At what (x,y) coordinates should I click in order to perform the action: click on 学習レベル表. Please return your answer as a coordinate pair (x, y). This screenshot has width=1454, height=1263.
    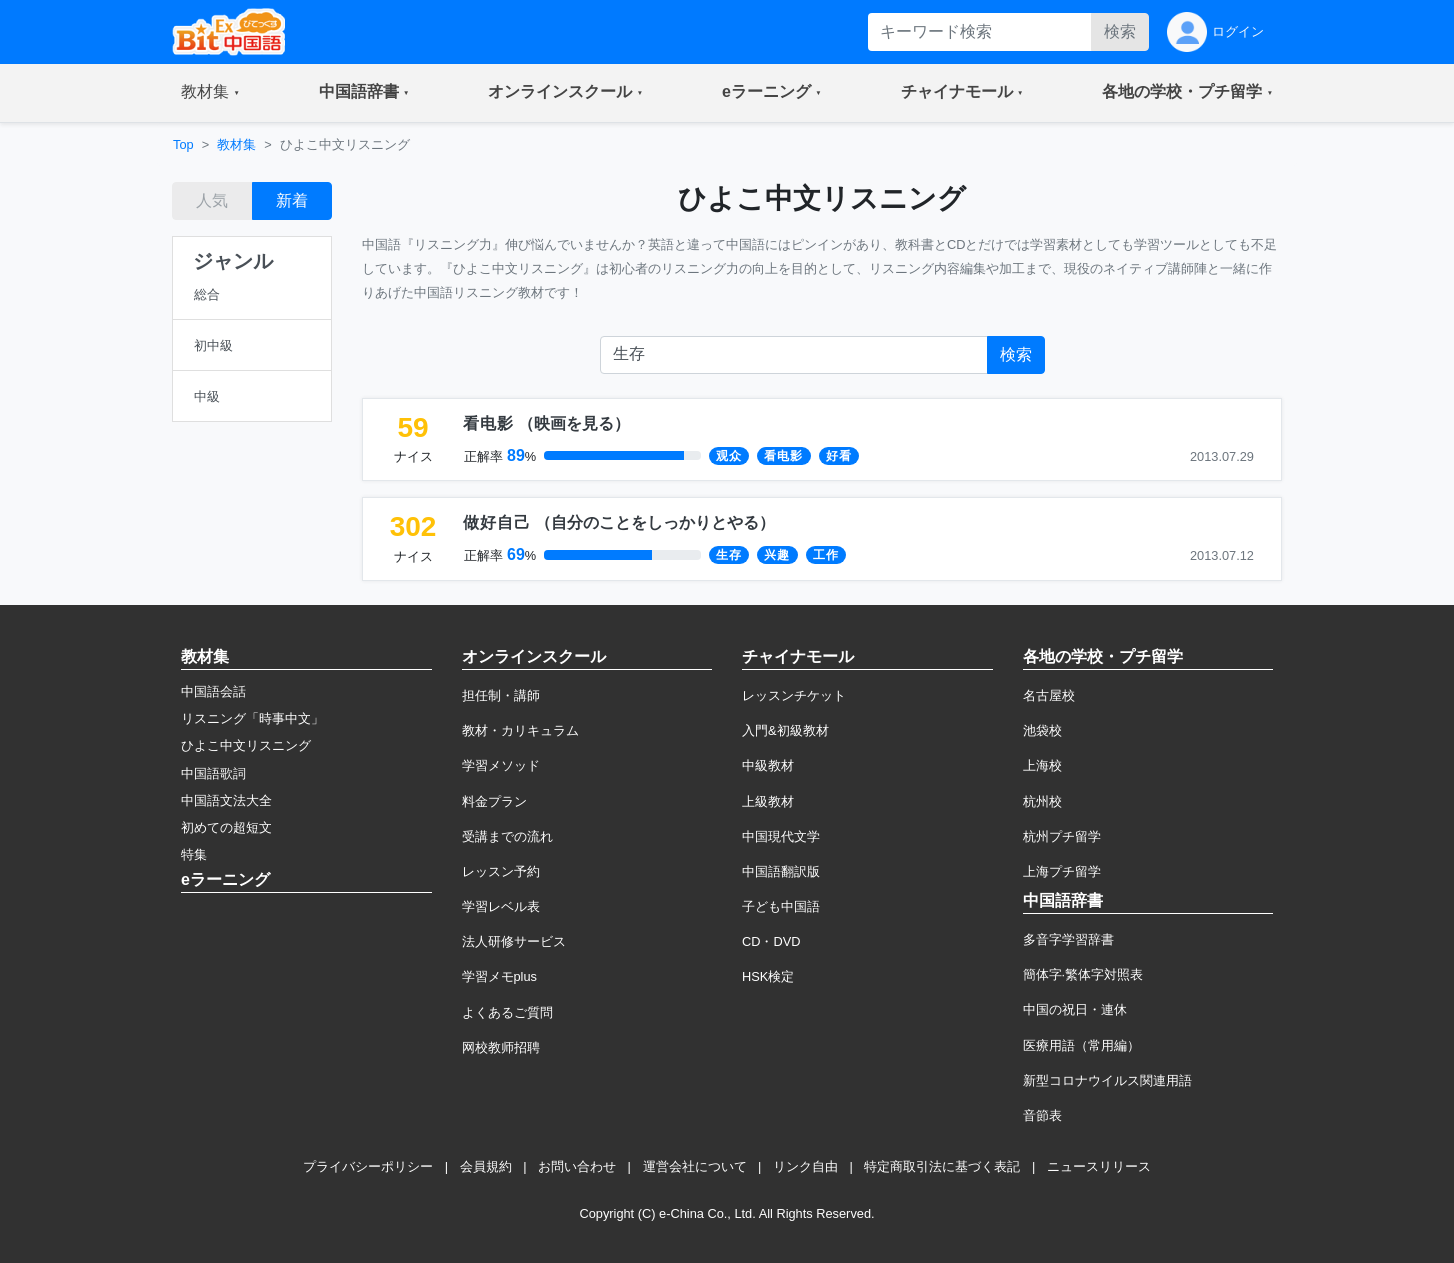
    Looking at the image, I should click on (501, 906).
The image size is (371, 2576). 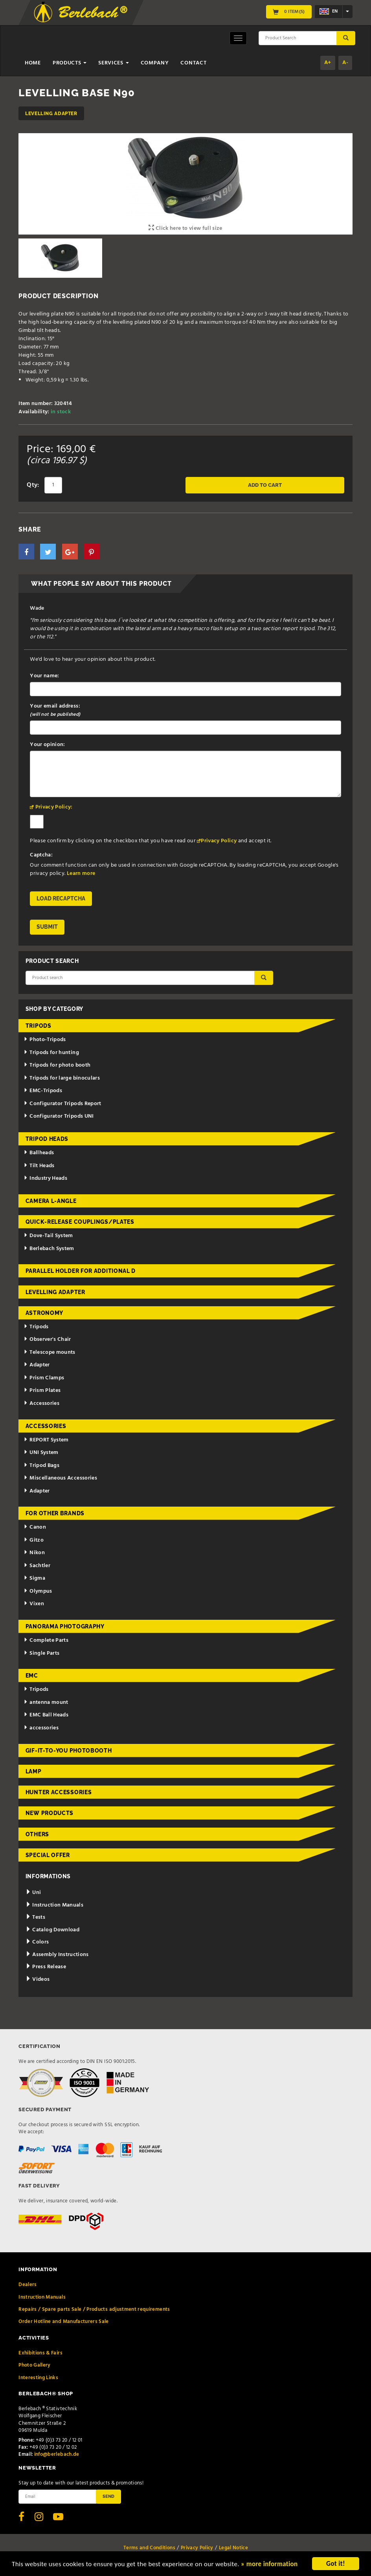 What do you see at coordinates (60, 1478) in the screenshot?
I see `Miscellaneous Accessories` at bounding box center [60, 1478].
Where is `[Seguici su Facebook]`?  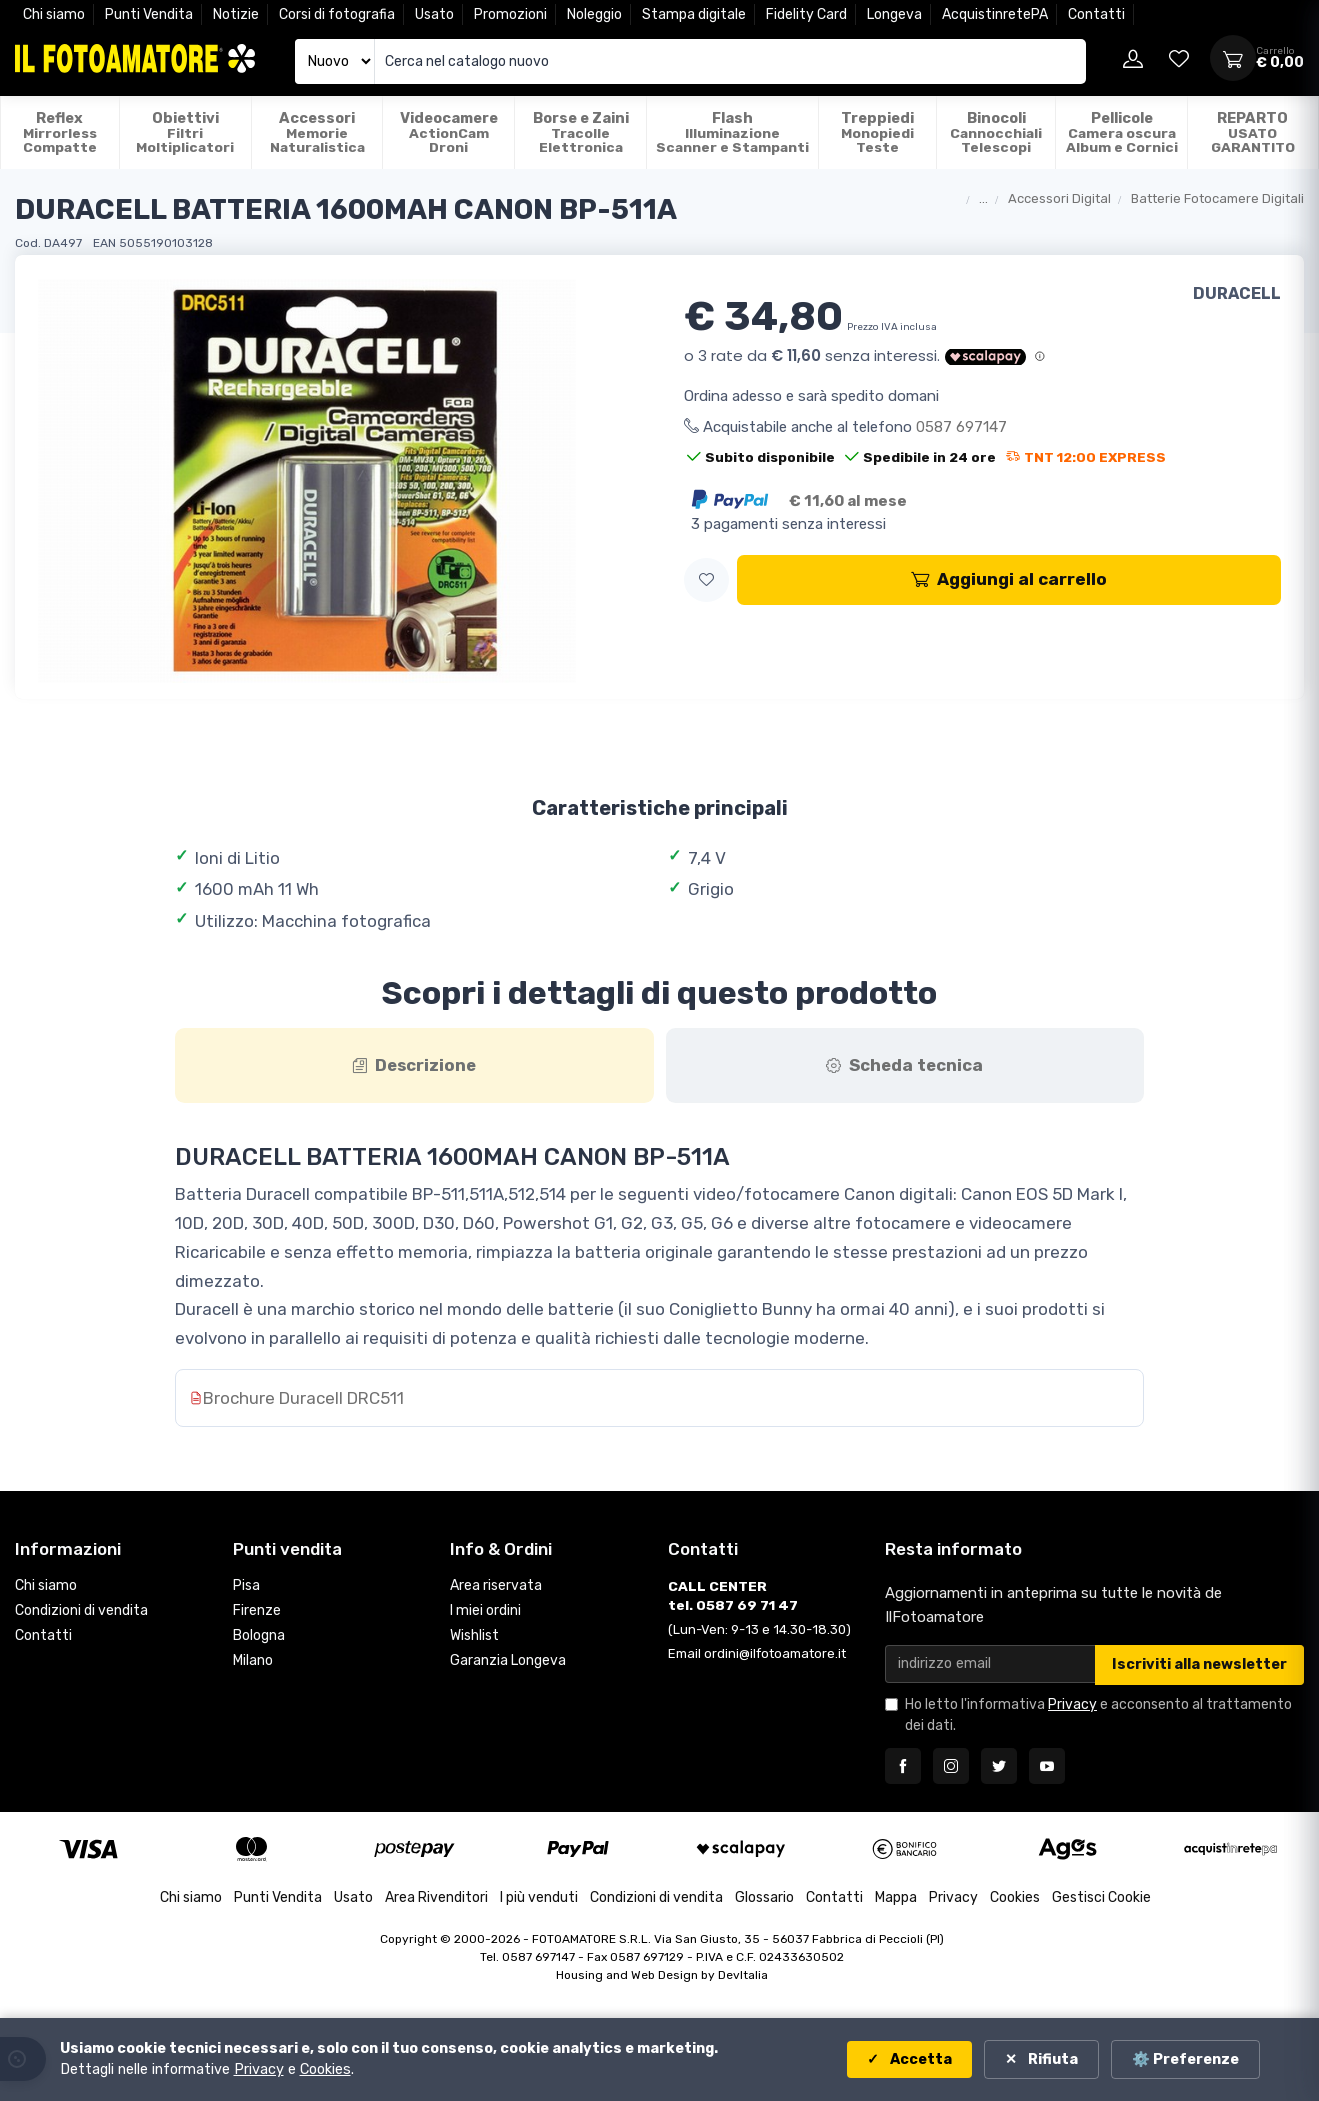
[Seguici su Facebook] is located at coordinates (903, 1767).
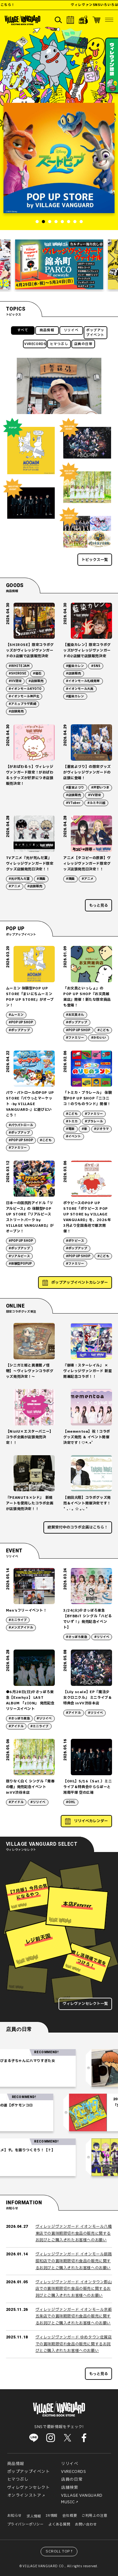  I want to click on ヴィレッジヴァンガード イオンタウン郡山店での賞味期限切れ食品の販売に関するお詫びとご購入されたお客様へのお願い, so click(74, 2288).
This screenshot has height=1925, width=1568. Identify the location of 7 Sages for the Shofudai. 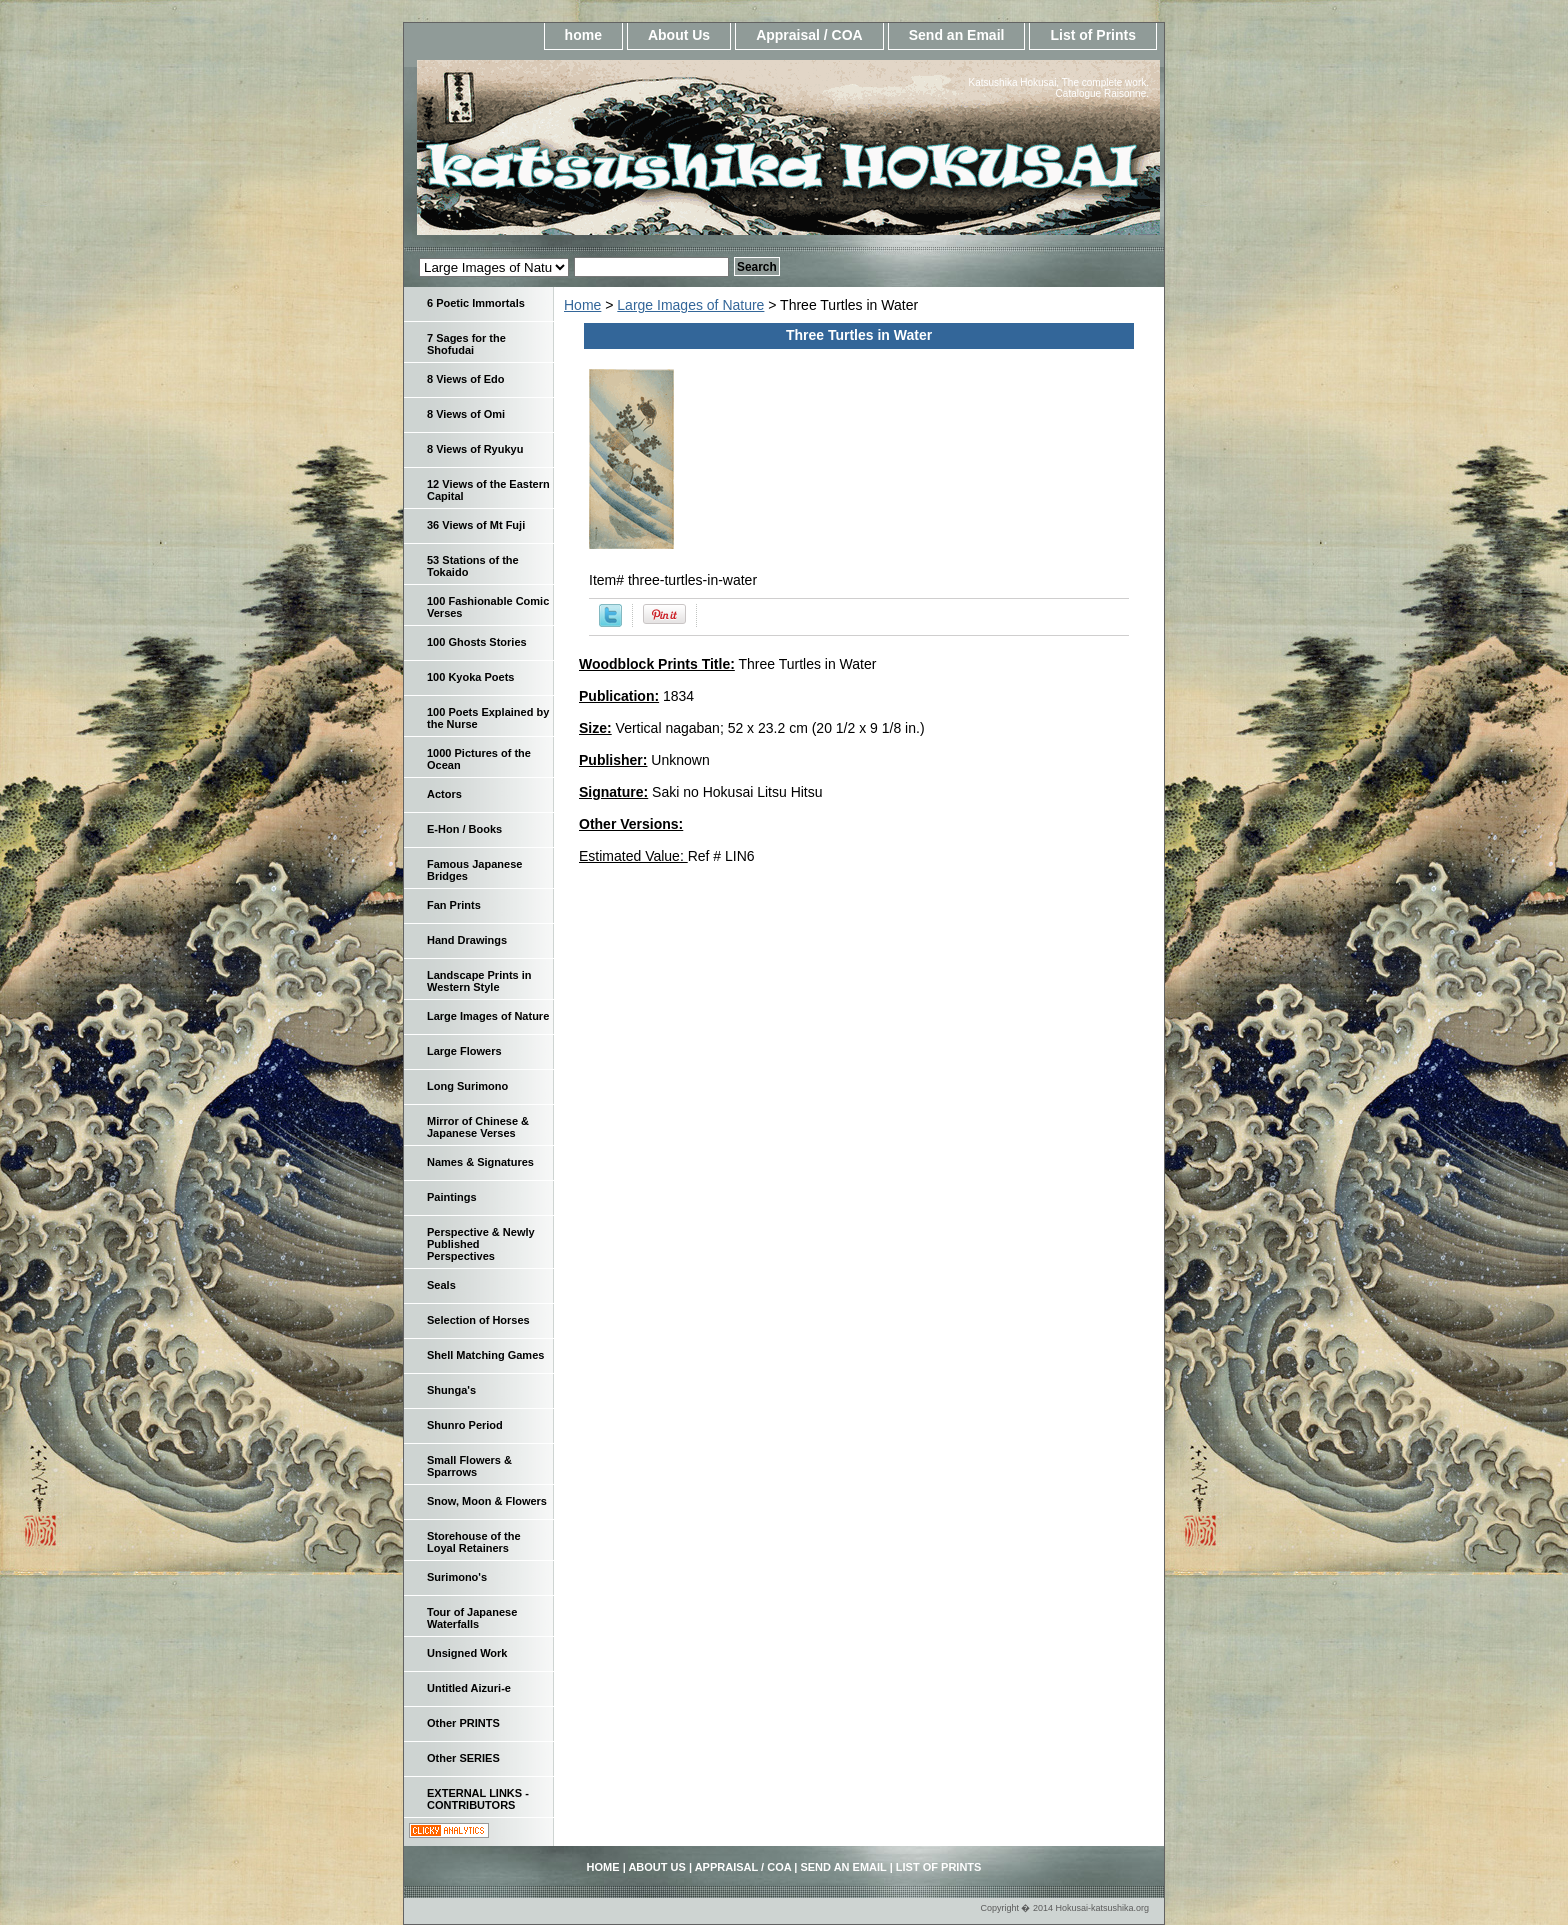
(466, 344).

◆ WHAT YOU NEED TO DO: Excluding all pictures, print exactly and only the lines from the line with "This screenshot has height=1925, width=1568." through the end of the records above, both ends included.

◆ TASK RESULT:
This screenshot has height=1925, width=1568. Identify the location of 7 Sages for the Shofudai. 
(466, 344).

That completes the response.